The International Space Development Conference in Dallas May 24–28 ran a well-attended space medicine track. Representatives from Wyle, Space Medicine Associates, Paragon, and NASTAR Center made presentations. The Paragon representative made some very valid points. All the data that we have collected so far is based on rather fit individuals that conform to the NASA profile. We are now considering sending people to space who exceed these parameters, in height, weight, physical conditioning, and several other factors. This puts rather intense demands on the cabin conditioning systems and ergonomic designs of seats, pressure suits, and other supporting technology. What are the new parameters? That is an unknown quantity at present.

The Space Medicine Associates presenter indicated that several factors will have to be considered as the industry engages civilian passengers, including disease control, alcohol or other substance use and abuse, handling prescriptions, dealing with claustrophobia, managing medical emergencies, and managing personality incompatibilities amongst passengers. All these topics were vociferously discussed during the open question period at the end, and again, although no solid conclusions were reached, the scope of the problem was beginning to be recognized.

At the Rutgers Lunar Settlements Symposium in early June, another representative of Space Medicine Associates discussed the potential showstoppers for long-duration space settlement. They are: effects of lunar dust on biological systems, radiation, long-term exposure to hypogravity (living on the Moon or in open space), and the synergistic combination of these and other factors into an unpleasant mixture of contraindicated conditions. He said that at present technology levels, these may be insurmountable conditions, but nothing precludes the development of mitigating technologies in the future. How far out that may be, though, he could not say.

Many opinions on safety and training standards are being vociferously expressed, but the end result will be a more focused industry, ready to provide a safer, smoother experience for the end user, the private customer who wants a ride into space.

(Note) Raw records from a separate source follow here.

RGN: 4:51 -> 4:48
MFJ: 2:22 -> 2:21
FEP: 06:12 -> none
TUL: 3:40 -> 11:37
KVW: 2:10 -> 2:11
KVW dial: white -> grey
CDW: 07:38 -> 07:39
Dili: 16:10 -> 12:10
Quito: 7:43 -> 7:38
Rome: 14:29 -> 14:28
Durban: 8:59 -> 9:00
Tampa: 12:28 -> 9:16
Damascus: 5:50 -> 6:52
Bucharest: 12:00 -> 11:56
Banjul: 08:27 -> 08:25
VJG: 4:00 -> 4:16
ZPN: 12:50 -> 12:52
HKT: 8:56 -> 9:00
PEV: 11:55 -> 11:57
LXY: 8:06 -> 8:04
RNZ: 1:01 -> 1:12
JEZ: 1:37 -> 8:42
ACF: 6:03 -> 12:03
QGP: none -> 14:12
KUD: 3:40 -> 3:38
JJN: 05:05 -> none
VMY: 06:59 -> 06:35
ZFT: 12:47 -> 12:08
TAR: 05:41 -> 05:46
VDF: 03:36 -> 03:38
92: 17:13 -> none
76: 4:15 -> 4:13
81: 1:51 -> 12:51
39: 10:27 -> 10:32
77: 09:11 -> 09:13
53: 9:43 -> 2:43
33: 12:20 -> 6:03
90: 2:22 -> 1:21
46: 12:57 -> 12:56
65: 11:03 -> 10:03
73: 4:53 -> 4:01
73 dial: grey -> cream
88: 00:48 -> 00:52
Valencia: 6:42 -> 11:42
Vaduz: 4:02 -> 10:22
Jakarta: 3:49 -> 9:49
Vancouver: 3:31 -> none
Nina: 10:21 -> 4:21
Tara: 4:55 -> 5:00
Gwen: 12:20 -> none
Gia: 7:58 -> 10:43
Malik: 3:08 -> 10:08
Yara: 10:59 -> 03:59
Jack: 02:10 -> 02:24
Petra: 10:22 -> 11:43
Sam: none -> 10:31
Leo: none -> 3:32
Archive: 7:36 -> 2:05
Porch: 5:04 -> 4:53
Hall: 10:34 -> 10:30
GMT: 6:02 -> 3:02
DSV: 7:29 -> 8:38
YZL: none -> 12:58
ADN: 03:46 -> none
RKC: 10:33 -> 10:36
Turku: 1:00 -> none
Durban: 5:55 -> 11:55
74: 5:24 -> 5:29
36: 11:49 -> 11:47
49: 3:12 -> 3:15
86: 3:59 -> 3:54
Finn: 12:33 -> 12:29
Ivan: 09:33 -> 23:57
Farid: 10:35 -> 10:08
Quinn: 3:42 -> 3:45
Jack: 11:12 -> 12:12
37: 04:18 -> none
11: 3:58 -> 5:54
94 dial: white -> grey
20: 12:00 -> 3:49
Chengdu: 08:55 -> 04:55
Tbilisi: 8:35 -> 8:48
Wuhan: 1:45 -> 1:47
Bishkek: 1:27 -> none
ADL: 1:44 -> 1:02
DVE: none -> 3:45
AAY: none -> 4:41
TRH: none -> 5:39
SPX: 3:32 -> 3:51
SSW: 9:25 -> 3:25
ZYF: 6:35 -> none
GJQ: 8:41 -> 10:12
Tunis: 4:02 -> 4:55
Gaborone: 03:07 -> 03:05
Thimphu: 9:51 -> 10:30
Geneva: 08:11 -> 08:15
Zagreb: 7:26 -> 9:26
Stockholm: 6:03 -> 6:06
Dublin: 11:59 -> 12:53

I presented on the NASTAR Center after this presentation, and I repeated what I had said at the other conferences, namely, that training for space launch can go a long way toward beginning to collect some of the necessary date to understand the effects of spaceflight on a morphologically diverse population. I emphasized that while the training can definitely provide physiological skills and conditioning, just like training for a marathon, perhaps even more important is the creation of mental sets. These mental sets are not soft skills; they develop the confidence and expectations in private space travelers that they can handle the pressures of launch and reentry, and they can control their impulses toward getting sick. These are precisely the skills and abilities that the commercial suborbital launch community will need, in a highly developed state, if personal spaceflight is ever to advance far beyond the novelty stage.

I believe that the debate which is just now getting underway in earnest, as exemplified by these very rich and productive encounters at several space-focused gatherings, are an excellent beginning to addressing these thorny issues. Many opinions on safety and training standards are being vociferously expressed, but the end result will be a more focused industry, ready to provide a safer, smoother experience for the end user, the private customer who wants a ride into space.